Automotive MDSD – What pickle?
Over at the modeling languages website, Scott Finnie has started a number of posts detailing his point of view on the status of model driven approaches. He concludes his first post with the statement “No wonder we’re in a pickle.”. Reading that, I myself was wondering that I don’t feel in a pickle at all.
Since the comment section of modeling-languages.com has limited formatting for a longish post, I’d like to put forward my 2c here.
Yes, model driven is not as visible and hyped as many other current technologies and, compared to the entire software industry, its percentual usage might not be impressing. But looking at my focus industry, automotive, I think we have come a long way in the last 10 years.
Model-Driven development is an important and accepted part of the automotive engineer’s toolbox. Most of the industry thinks of ML/SL and Ascet when hearing of the MD* terms. But actually there are so many other modeling techniques in use.
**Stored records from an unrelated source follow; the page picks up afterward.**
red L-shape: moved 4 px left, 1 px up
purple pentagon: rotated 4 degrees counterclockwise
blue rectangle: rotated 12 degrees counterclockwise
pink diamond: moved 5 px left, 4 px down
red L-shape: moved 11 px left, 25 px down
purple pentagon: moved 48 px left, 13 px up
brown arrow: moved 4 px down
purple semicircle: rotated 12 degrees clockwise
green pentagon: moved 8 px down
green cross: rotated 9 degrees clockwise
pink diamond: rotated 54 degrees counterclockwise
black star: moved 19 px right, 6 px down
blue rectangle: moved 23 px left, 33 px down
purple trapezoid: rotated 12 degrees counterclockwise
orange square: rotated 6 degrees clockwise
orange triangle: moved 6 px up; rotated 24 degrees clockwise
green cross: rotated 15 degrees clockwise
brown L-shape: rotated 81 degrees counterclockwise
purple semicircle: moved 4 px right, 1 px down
Architecture models are one of the strongest trends, not the least driven by the AUTOSAR standard. But even aside (or complementary to) AUTOSAR, the industry is investing in architecture models in UML or DSLs, often in connection with feature modeling and functional modeling. Code is generated from those architectural models, with the implementation being generated from ML/SL, Ascet, state machines or being written manually. Quality of the engineering data is improving noticeably through this approach.
Companies introduce their custom DSLs to model architecture, network communication, test cases, variants and generate a huge set of artefacts from that. Models and transformations are being used to connect the AUTOSAR domain to the infotainment domain by transformations to/and from Genivi’s Franca, itself being used to generate code for the infotainment platform.
Model Driven approaches are popping up everywhere and a lot has happened in the past few years. One of the key factors for that development, in my point of view, is the availability of low-cost, accessible tooling and I would consider two tools to be most influential in this regard
- Enterprise Architect made UML modeling available at a reasonable price, opening it up to a much wider market. That made it possible for more projects and individual to build their MDSD approach based on UML and (custom) generators.
- Xtext made a great framework and tool for domain specific languages available at no cost to companies, projects and enthusiasts. It is always fun and amazing to come into an existing project and find what many teams have already built on Xtext. Xtext itself of course is standing on the shoulder of giants, Eclipse and the Eclipse Modeling Framework (EMF).
Maybe Eclipse Sirius will be able to do for Graphical DSLs what Xtext has done for textual modeling. 15 years ago I was working for a company that offered UML-modelling and one of the first template-based code generation technologies at a high price. The situation is completely different now – and very enjoyable.